> **Saved data entries**
↓
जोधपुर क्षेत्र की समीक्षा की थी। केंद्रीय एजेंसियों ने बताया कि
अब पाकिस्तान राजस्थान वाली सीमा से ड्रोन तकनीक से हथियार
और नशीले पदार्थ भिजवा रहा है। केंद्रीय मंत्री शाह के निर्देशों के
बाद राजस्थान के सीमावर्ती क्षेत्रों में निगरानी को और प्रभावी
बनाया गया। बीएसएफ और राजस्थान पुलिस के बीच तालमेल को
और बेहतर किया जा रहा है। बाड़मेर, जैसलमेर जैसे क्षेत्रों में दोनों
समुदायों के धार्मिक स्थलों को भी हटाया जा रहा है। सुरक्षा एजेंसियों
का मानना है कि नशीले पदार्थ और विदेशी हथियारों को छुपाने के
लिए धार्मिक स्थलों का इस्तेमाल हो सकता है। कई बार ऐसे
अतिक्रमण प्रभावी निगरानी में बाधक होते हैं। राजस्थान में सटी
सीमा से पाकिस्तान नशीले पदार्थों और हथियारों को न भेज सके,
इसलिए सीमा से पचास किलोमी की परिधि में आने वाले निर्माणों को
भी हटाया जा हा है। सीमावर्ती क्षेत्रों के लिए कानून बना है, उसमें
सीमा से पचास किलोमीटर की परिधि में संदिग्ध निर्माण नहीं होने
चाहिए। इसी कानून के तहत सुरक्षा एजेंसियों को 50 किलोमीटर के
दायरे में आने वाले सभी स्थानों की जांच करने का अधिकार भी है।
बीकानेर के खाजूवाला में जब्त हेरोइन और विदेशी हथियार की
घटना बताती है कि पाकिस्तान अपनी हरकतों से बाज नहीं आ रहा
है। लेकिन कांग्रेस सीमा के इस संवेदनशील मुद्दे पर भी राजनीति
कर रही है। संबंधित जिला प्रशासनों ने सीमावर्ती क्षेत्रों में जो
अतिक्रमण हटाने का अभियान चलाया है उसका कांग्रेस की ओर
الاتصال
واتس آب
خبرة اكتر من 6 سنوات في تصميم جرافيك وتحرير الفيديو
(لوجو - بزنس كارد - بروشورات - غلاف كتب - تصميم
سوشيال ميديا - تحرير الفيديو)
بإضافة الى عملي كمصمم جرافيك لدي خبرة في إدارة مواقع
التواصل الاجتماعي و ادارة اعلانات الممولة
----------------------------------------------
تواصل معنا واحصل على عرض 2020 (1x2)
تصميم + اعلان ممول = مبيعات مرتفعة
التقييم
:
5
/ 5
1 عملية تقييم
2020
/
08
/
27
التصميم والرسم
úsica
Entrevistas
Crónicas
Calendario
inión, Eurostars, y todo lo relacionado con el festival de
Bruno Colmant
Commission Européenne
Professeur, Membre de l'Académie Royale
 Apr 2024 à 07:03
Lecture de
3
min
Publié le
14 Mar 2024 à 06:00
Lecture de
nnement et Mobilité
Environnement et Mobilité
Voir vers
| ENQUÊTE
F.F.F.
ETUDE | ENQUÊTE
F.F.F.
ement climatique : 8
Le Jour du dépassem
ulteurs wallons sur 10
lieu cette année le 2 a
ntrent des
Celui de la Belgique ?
↑
Write out all of the records above exactly as they appear.

जोधपुर क्षेत्र की समीक्षा की थी। केंद्रीय एजेंसियों ने बताया कि
अब पाकिस्तान राजस्थान वाली सीमा से ड्रोन तकनीक से हथियार
और नशीले पदार्थ भिजवा रहा है। केंद्रीय मंत्री शाह के निर्देशों के
बाद राजस्थान के सीमावर्ती क्षेत्रों में निगरानी को और प्रभावी
बनाया गया। बीएसएफ और राजस्थान पुलिस के बीच तालमेल को
और बेहतर किया जा रहा है। बाड़मेर, जैसलमेर जैसे क्षेत्रों में दोनों
समुदायों के धार्मिक स्थलों को भी हटाया जा रहा है। सुरक्षा एजेंसियों
का मानना है कि नशीले पदार्थ और विदेशी हथियारों को छुपाने के
लिए धार्मिक स्थलों का इस्तेमाल हो सकता है। कई बार ऐसे
अतिक्रमण प्रभावी निगरानी में बाधक होते हैं। राजस्थान में सटी
सीमा से पाकिस्तान नशीले पदार्थों और हथियारों को न भेज सके,
इसलिए सीमा से पचास किलोमी की परिधि में आने वाले निर्माणों को
भी हटाया जा हा है। सीमावर्ती क्षेत्रों के लिए कानून बना है, उसमें
सीमा से पचास किलोमीटर की परिधि में संदिग्ध निर्माण नहीं होने
चाहिए। इसी कानून के तहत सुरक्षा एजेंसियों को 50 किलोमीटर के
दायरे में आने वाले सभी स्थानों की जांच करने का अधिकार भी है।
बीकानेर के खाजूवाला में जब्त हेरोइन और विदेशी हथियार की
घटना बताती है कि पाकिस्तान अपनी हरकतों से बाज नहीं आ रहा
है। लेकिन कांग्रेस सीमा के इस संवेदनशील मुद्दे पर भी राजनीति
कर रही है। संबंधित जिला प्रशासनों ने सीमावर्ती क्षेत्रों में जो
अतिक्रमण हटाने का अभियान चलाया है उसका कांग्रेस की ओर
الاتصال
واتس آب
خبرة اكتر من 6 سنوات في تصميم جرافيك وتحرير الفيديو
(لوجو - بزنس كارد - بروشورات - غلاف كتب - تصميم
سوشيال ميديا - تحرير الفيديو)
بإضافة الى عملي كمصمم جرافيك لدي خبرة في إدارة مواقع
التواصل الاجتماعي و ادارة اعلانات الممولة
----------------------------------------------
تواصل معنا واحصل على عرض 2020 (1x2)
تصميم + اعلان ممول = مبيعات مرتفعة
التقييم
:
5
/ 5
1 عملية تقييم
2020
/
08
/
27
التصميم والرسم
úsica
Entrevistas
Crónicas
Calendario
inión, Eurostars, y todo lo relacionado con el festival de
Bruno Colmant
Commission Européenne
Professeur, Membre de l'Académie Royale
 Apr 2024 à 07:03
Lecture de
3
min
Publié le
14 Mar 2024 à 06:00
Lecture de
nnement et Mobilité
Environnement et Mobilité
Voir vers
| ENQUÊTE
F.F.F.
ETUDE | ENQUÊTE
F.F.F.
ement climatique : 8
Le Jour du dépassem
ulteurs wallons sur 10
lieu cette année le 2 a
ntrent des
Celui de la Belgique ?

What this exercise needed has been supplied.